Updated on August 4, 2011

Early Symptoms and tests

Right after I was diagnosed with lupus, I began having occasional episodes of shortness of breath and sweating-when it wasn't even hot out! Initially, these were only mild inconveniences so I continued an active life. It was when they worsened, that I consulted a lung speicalist (pulmonologist).

He ordered blood tests and a high-resolution CT scan of my lungs to determine if there were easily explained complications of lupus that could be the cause. No.

Even with oxygen and lung medications, the shortness of breath worsened. More tests. All normal. One by one, potential causes led to more tests: again, all normal. Then, I was referred to a heart doctor (cardiologist); more tests.

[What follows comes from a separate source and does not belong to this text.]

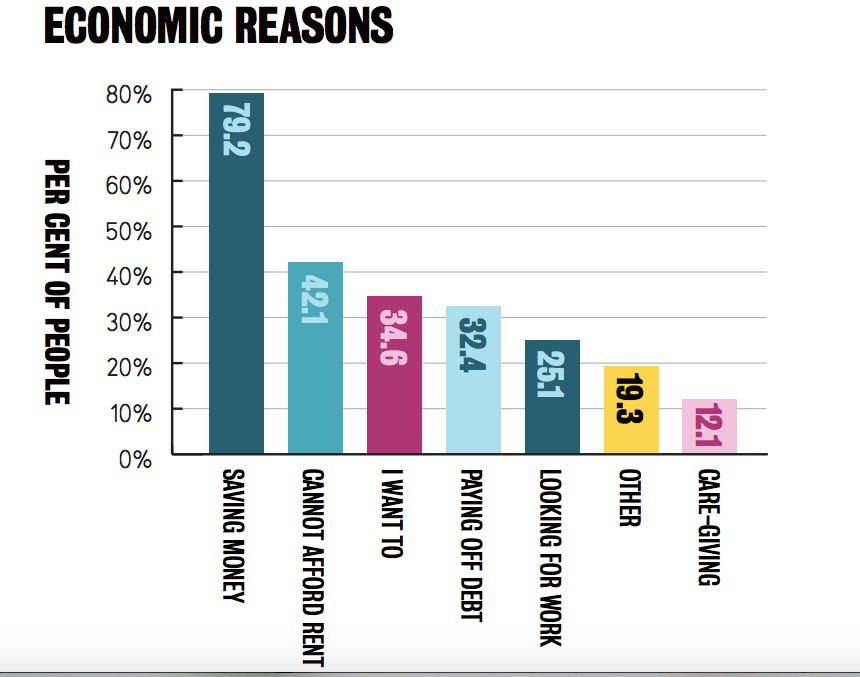 The height and width of the screenshot is (677, 860). I want to click on bar, so click(711, 449).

An echocardiogram led the cardiologist to believe that I needed a stress test. Usually done on a treadmill. the goal of this test is to see how the heart muscle responds to stress. This time, results weren't so normal; I had coronary artery disease (CAD) made worse by lupus.

Understanding Coronary Artery Disease

What is coronary artery disease (CAD)?

As blood circulates throughout the body, it transports oxygen and nutrients to organs. In addition, fats, cholesterol and calcium also circulate in the blood.

If excess fats, cholesterol and calcium are deposited on artery walls, they form what is known as plaque. This narrows the arteries. Gradually, plaque hardens, decreasing elasticity of arteries; a condition often referred to as 'hardening of the arteries.' This process is called arteriosclerosis.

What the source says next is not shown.